Now to the differences in spins:
UPRIGHT SPIN (Moderate to Steep Spin)
A typical spin is stalled wings with nose pitched down and “rolling” to right or left. Some yaw but to a lesser degree. In a moderate to steep nose down spin there will be some rudder and elevator authority. We use the recommended spin recovery technique listed in the POH which is usually similar to P.A.R.E.D. or Power to Idle – Ailerons Neutral (flaps up) – Rudder Opposite of Spin – Elevator Forward to reduce angle of attack – Recover from Dive. When rotation stops, rudder to neutral then add back pressure on the elevator and return to level or climbing flight.
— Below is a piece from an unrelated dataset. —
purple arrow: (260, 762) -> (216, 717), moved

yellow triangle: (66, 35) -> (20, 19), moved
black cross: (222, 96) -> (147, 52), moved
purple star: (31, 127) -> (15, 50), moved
In the flat spin, the nose is pitched up to a more horizontal attitude, the CG is closer to the spin axis, the rotation is faster with a slower descent, the helical corkscrew pattern is more compressed and there is mostly yaw with little roll. This means the rudder and elevator are moving sideways through the air instead of forward, thus making them ineffective. Plus the wings are stalled causing minimal aileron control. In discussing the flat spin with an accomplished aerobatics pilot, they enter the spin and maintain power on with a normal CG. The rotation is caused largely by the engine torque and the more level attitude (to the horizon) with the power on situation. When the aerobatic pilot pulls power off, the nose will drop and rudder can be applied to stop rotation and recover. Should the CG be too far aft, it may be unrecoverable. Unfortunately it seems that many aircraft have been unable to recover from a flat spin. This could be caused by one or a combination of factors: an aft CG, the pilot not pulling power to idle or some aspect of the design/manufacture. I did hear of one pilot who released his seat belt and moved enough forward (in this instance) to change the CG and gain sufficient effectiveness in the control surfaces to recover.
NASA recommends various tail configurations and other strategies to eliminate the flatter of the two spin modes and make recovery from the steeper mode more reliable.
NASA Spin Mode Classification
|Flat||C65 to 90|
|Moderately flat||45 to 65|
|Moderately steep||30 to 45|
|Steep||20 to 30|
As was stated earlier, the Normal category aircraft does not need to be tested beyond being controllable after one (1) turn or three (3) seconds whichever comes first. From that point on, you really cannot be certain if the plane will advance into a typical upright spin or a flat spin.
How to avoid a flat spin? Always carefully plan your aircraft weight and balance before each flight to avoid overloading or unusual CG’s that could contribute to all sorts of controllability issues. And, probably the best avoidance solution would be to get with a qualified instructor and a spin certified aircraft. Then go out and learn how to recognize (and recover from just in case) imminent stall/spins. It is also important to note that a large number of stall/spin accidents occur in the airport traffic pattern where you are low and slow making turns…..
Here’s some excellent Do’s and Don’ts from AOPA’s Aviation Safety Institute and their page on spins.
Do remember that since the majority of fatal stall/spin accidents occur at low altitudes, from which recovery is unlikely, prevention essential.
Do practice stalls or approaches to stalls at an appropriate and safe altitude and only when you are competent. If it’s been awhile, take an experienced CFI with you.
Do practice spins only with an instructor who is current and only in a properly maintained and approved aircraft. In some cases a parachute may be required.
Do fly at a safe altitude above the ground so that you won’t be surprised by terrain, wires, or towers that would require a quick pull up and a probable stall.
Do remember that turns, vertical (pull ups) or horizontal, load the wings and will increase the stall speed, sometimes dramatically.
Don’t explore the corners of the flight envelope close to the ground.
Don’t exceed 30 degrees of bank in the traffic pattern.
Don’t follow another aircraft in the pattern too closely. If you cannot maintain a safe airspeed (safe AOA) – go around.
Don’t buzz or otherwise show off with any aircraft. You don’t need to – as a pilot you belong to a special group – less than one third of one percent of the U.S. adult population is certificated to fly.